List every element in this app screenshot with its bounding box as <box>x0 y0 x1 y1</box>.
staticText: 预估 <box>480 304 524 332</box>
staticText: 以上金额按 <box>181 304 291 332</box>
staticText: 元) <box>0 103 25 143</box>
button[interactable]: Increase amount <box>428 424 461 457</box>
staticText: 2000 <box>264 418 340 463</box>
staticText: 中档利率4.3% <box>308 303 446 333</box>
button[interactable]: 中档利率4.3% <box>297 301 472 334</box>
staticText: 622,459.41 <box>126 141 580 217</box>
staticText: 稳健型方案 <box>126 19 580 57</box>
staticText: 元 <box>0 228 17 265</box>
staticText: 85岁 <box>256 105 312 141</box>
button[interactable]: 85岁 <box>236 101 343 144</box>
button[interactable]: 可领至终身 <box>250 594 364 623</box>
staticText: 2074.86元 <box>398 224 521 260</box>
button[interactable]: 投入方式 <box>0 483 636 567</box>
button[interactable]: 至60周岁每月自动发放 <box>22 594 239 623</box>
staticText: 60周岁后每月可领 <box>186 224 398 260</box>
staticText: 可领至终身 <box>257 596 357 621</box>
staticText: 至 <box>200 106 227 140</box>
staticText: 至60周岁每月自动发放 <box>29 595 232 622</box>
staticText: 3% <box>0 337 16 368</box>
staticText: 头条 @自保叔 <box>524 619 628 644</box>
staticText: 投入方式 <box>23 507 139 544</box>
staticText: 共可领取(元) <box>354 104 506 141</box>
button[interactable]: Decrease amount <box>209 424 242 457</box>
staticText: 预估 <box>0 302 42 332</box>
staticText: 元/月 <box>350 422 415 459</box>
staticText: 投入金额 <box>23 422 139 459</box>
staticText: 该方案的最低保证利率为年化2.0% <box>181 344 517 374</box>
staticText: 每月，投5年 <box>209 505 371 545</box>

● ● ●

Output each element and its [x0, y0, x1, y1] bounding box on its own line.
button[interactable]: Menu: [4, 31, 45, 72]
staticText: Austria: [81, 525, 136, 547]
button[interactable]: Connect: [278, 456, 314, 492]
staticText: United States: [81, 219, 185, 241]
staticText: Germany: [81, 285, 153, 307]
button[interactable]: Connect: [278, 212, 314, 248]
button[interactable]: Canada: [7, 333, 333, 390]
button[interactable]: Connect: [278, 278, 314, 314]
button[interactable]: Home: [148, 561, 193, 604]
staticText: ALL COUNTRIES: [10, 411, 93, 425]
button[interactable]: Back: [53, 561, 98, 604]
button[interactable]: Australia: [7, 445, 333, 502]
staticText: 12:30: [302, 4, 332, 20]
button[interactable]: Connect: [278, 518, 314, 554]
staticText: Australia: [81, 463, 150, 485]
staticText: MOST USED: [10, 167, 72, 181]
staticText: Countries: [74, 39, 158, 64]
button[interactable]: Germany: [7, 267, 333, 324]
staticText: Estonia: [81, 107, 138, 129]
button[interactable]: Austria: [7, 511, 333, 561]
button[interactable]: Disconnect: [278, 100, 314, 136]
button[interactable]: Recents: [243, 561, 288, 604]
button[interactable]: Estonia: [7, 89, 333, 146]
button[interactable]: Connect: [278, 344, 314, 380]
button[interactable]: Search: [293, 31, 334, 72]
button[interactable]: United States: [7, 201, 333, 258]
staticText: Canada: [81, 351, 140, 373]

● ● ●

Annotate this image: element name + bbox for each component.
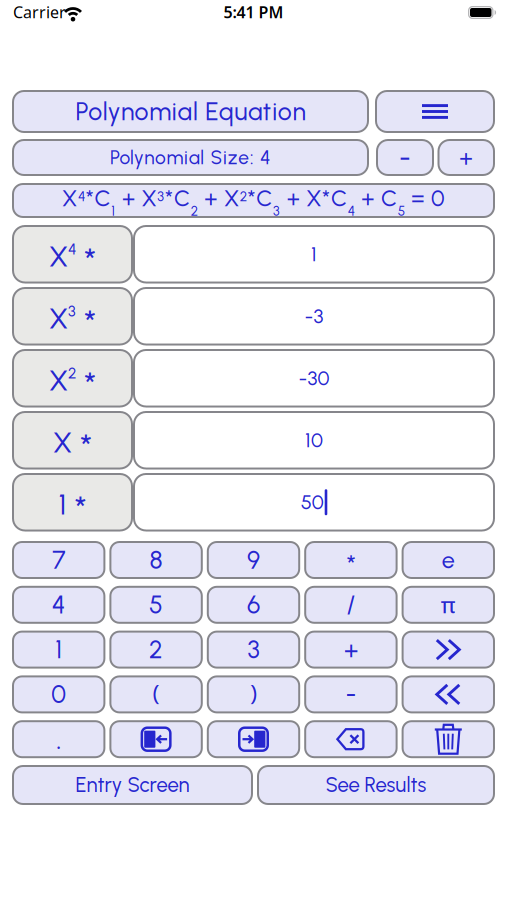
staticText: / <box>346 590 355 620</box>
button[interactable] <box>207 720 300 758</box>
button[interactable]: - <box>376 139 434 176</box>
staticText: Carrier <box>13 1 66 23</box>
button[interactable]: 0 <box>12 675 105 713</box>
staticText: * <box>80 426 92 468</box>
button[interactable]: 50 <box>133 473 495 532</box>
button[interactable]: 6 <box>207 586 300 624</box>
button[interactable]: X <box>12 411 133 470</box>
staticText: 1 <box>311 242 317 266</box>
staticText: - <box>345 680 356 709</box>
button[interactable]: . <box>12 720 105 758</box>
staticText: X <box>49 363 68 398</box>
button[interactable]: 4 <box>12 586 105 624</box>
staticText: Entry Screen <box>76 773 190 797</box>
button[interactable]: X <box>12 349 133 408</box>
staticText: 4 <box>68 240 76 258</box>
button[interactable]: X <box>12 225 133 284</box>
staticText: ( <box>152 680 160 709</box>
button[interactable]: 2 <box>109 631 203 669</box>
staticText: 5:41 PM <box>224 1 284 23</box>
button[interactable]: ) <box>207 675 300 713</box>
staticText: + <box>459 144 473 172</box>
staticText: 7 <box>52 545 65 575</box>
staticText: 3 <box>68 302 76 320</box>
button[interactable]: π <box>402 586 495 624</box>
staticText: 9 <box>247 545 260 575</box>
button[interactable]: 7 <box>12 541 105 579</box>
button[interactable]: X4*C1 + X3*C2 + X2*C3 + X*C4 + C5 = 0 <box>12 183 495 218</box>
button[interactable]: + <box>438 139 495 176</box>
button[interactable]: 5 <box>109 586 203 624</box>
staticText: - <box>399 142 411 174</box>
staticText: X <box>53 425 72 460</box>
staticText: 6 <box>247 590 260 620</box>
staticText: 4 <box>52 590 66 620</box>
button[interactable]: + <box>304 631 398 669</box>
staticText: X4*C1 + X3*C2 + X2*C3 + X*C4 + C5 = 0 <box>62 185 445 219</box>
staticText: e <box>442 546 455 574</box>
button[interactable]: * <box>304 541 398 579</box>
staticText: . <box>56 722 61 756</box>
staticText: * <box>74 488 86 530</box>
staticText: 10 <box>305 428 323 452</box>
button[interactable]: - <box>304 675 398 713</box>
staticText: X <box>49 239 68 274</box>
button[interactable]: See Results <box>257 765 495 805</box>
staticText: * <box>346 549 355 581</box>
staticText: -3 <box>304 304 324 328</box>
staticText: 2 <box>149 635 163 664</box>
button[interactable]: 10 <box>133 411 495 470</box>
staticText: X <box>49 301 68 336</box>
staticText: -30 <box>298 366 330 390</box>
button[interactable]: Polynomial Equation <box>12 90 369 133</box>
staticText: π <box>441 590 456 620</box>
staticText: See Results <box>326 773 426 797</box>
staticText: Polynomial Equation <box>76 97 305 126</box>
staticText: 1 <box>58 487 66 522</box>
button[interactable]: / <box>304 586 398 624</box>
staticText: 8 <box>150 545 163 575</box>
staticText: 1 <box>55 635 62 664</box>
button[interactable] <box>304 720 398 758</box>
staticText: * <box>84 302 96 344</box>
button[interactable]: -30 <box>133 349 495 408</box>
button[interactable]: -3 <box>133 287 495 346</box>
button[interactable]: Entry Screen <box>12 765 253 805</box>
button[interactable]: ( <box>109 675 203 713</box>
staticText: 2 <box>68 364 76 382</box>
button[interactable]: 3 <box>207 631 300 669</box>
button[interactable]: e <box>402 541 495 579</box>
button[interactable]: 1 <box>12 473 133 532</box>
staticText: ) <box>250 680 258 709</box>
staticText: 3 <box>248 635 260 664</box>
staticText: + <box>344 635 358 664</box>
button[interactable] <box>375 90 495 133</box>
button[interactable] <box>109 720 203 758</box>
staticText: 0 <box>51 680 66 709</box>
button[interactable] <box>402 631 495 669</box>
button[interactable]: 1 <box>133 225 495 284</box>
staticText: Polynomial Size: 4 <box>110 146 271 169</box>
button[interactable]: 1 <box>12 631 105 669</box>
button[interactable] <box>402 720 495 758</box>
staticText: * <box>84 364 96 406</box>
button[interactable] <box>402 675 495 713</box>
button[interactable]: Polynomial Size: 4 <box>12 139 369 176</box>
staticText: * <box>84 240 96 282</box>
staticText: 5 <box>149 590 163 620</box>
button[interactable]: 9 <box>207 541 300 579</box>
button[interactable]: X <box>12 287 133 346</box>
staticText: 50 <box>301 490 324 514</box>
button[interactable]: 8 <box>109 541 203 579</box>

● ● ●

**Work item**
Find each line in the records holding the string "Entry" and show it.

**Written response**
staticText: Entry Screen <box>76 773 190 797</box>
button[interactable]: Entry Screen <box>12 765 253 805</box>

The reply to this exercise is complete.